Miki, après toutes ces années éloignées de la musique, d'où est venue l'envie de redémarrer Lush ?

Miki : En fait, ce sont les anciens membres qui ont vraiment insisté pour ça. Il y avait déjà eu plusieurs tentatives mais à chaque fois ça n'a pu se faire pour différentes raisons. Mais la dernière fois qu'on me l'a proposé, j'ai beaucoup réfléchi et je suis finalement dit "Pourquoi pas ?". Auparavant j'étais plutôt réticente car je n'ai jamais été favorable aux reformations. Je ne voulais pas ruiner quoi que ce soit car j'ai beaucoup aimé Lush et c'était important que les fans y trouvent un réel intérêt. Au final, ce sont mes enfants qui m'ont poussé à redémarrer le groupe. Ils voulaient savoir à quoi ressemblait ma vie auparavant et de ce fait j'ai accepté (Rires). Ce sont donc des raisons sentimentales qui m'ont poussé à reformer Lush. Et je ne le regrette pas du tout. J'ai pris beaucoup de plaisir. Enregistrer de nouveau ensemble fut quelque chose de vraiment génial. Au final, ça m'avait beaucoup manqué !

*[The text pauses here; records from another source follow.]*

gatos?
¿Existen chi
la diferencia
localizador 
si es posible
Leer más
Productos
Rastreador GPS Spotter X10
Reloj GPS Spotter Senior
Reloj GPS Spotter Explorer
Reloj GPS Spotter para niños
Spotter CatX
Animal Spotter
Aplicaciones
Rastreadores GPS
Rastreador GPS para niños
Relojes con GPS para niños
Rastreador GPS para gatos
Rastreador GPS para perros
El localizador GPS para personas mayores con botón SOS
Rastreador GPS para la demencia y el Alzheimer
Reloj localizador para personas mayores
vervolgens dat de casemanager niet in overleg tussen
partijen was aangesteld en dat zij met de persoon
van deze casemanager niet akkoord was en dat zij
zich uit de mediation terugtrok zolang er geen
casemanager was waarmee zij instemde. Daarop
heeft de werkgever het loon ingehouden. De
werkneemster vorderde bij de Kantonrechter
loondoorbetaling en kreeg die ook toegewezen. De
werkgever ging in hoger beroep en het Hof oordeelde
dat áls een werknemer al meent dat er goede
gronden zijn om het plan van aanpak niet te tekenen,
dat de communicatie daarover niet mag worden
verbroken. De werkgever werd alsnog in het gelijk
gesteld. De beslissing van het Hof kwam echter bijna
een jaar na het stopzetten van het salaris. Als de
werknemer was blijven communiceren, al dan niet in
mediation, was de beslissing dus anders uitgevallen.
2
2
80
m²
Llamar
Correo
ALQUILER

Donc, même si ce fut un retour éphémère, tu ne regrettes pas d'avoir reformé Lush?

Miki : Non, pas du tout. Je regrette certaines choses qui sont arrivées, mais pas du tout la reformation.

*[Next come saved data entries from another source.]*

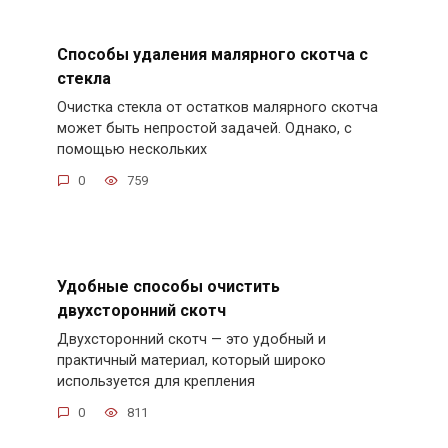
Способы удаления малярного скотча с
стекла
Очистка стекла от остатков малярного скотча
может быть непростой задачей. Однако, с
помощью нескольких
0
759
Удобные способы очистить
двухсторонний скотч
Двухсторонний скотч — это удобный и
практичный материал, который широко
используется для крепления
0
811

Et si tu n'avais pas redémarré Lush, Piroshka n'aurait jamais existé ?

Miki : Non. Cela aurait été trop difficile de repartir à zéro avec un autre projet. Je me suis retirée de la musique pendant vingt ans. C'est tellement prenant comme travail. Il y a tant de choses à organiser. Tout a tellement évolué depuis. Je ne sais pas comment utiliser les technologies modernes. Les labels ne fonctionnent plus de la même manière. Cela aurait fait vraiment beaucoup pour moi.

Qu'est-ce qui vous a décidé à travailler ensemble ?

Moose : Ce qui est drôle, c'est que j'avais complétement laissé de côté cette idée de refaire un jour de la musique. C'était juste l'idée que Miki et Justin (ndlr : Welsh, batteur d'Elastica) allaient faire quelque chose ensemble. Mick (ndlr : Conroy, bassiste de Modern English) était déjà dans l'aventure, mais il n'y avait pas de responsable derrière tout ça. De ce fait, cela ne pouvait être que moi.
Miki : Oui, cela devait être toi.
Moose Je connais Mick depuis près de trente ans. Il a fait partie de Moose pendant quelques années. Il jouait de la basse et des claviers. C'est un vieil ami et une personne charmante. Je me suis dit que ces trois personnes plus moi, cela ne pouvait être que bien. Ce fut très sympa et exactement comme je pensais que cela serait.
Miki : : Ça ne pouvait pas se passer autrement entre nous. Nous ne sommes pas mariés, donc on ne pouvait pas en avoir ras le bol l'un de l'autre.
Moose : (Rires) Honnêtement les attentes étaient relativement basses au début. On voulait écrire quelques chansons ensemble, peut-être sortir un single et donner quelques concerts. Tout était très modéré. Mais lorsqu'on a commencé à composer et qu'on est finalement arrivé à six ou sept chansons, puis dix, puis douze et qu'un label s'est intéressé à nous, alors tout s'est sérieusement mis en route. Et bien évidemment, on ne pouvait plus faire marche arrière.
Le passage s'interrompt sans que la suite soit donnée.